Durante l'epidemia di colera nel 1884, si prodigò per l'assistenza ai malati. La sua opera si espanse con l'apertura di nuove case. Santa Caterina partecipò attivamente al primo Congresso Eucaristico Nazionale a Napoli nel 1891, un evento che culminò con la confessione e la comunione dei partecipanti. La sua influenza portò a grandi conversioni, tra cui quella del beato Bartolomeo Longo, precedentemente legato allo spiritismo.
L'Eredità Spirituale e l'Insegnamento Eucaristico
La spiritualità di Santa Caterina Volpicelli era profondamente radicata nell'Eucaristia. Alle sue prime collaboratrici raccomandava di coltivare un'intensa vita spirituale attraverso la preghiera e, soprattutto, il contatto vitale con Gesù eucaristico. Questo contatto è considerato la condizione fondamentale per proseguire l'opera e la missione da lei iniziate, lasciate in eredità alle "Ancelle del Sacro Cuore".

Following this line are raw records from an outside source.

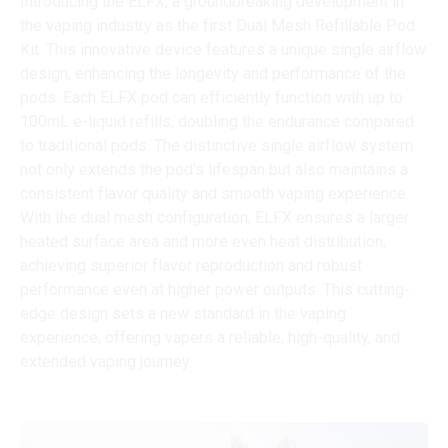
Introducing the ELFX, a groundbreaking development in
the vaping industry as the first Dual Mesh Refillable Pod
Kit. This innovative device features a unique single airflow
design, enhancing the longevity and performance of the
pods. Each ELFX pod can efficiently function with up to
100mL e-liquid refills, doubling the endurance compared
to traditional pods. The distinctive single airflow system
not only extends the pod's lifespan but also maintains a
consistent flavor quality and smooth vaping experience.
With the dual mesh configuration, ELFX ensures a larger
heated surface area and more even heat distribution,
achieving superior flavor reproduction and robust
performance even at higher power outputs. This cutting-
edge design sets a new standard in the vaping
experience, offering vapers a reliable, high-quality, and
extended vaping journey.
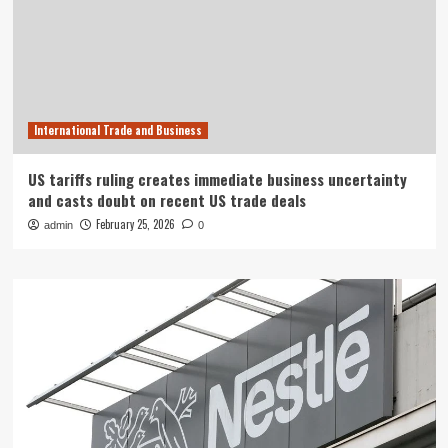
International Trade and Business
US tariffs ruling creates immediate business uncertainty
and casts doubt on recent US trade deals
February 25, 2026
admin
0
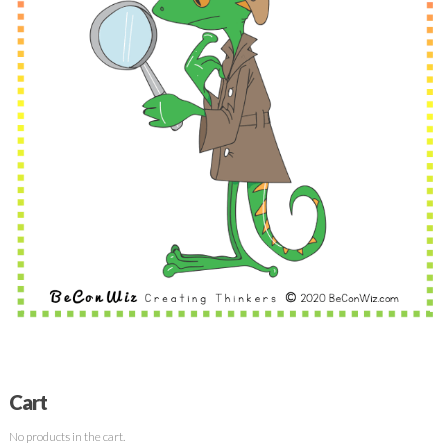
Cart
No products in the cart.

L'insegnamento di Santa Caterina sottolinea l'importanza di liberare Dio dalle "prigioni" in cui gli uomini lo hanno confinato, affermando che solo nel Cuore di Cristo l'umanità può trovare la sua "stabile dimora". Ella mostrava alle sue figlie spirituali e a tutti noi il cammino esigente di una conversione che trasforma il cuore e si traduce in azioni coerenti con il Vangelo. La sua vita è un esempio di come la contemplazione del mistero eucaristico possa generare un'autentica e profonda trasformazione evangelica nella società.
Santa Caterina Volpicelli fu beatificata da Papa Giovanni Paolo II il 29 aprile 2001 e proclamata Santa da Papa Benedetto XVI il 26 aprile 2009. La sua eredità spirituale continua a ispirare coloro che desiderano vivere una vita dedicata all'amore di Dio e del prossimo, trovando nella figura di Gesù Eucaristia il centro e il fondamento della propria esistenza.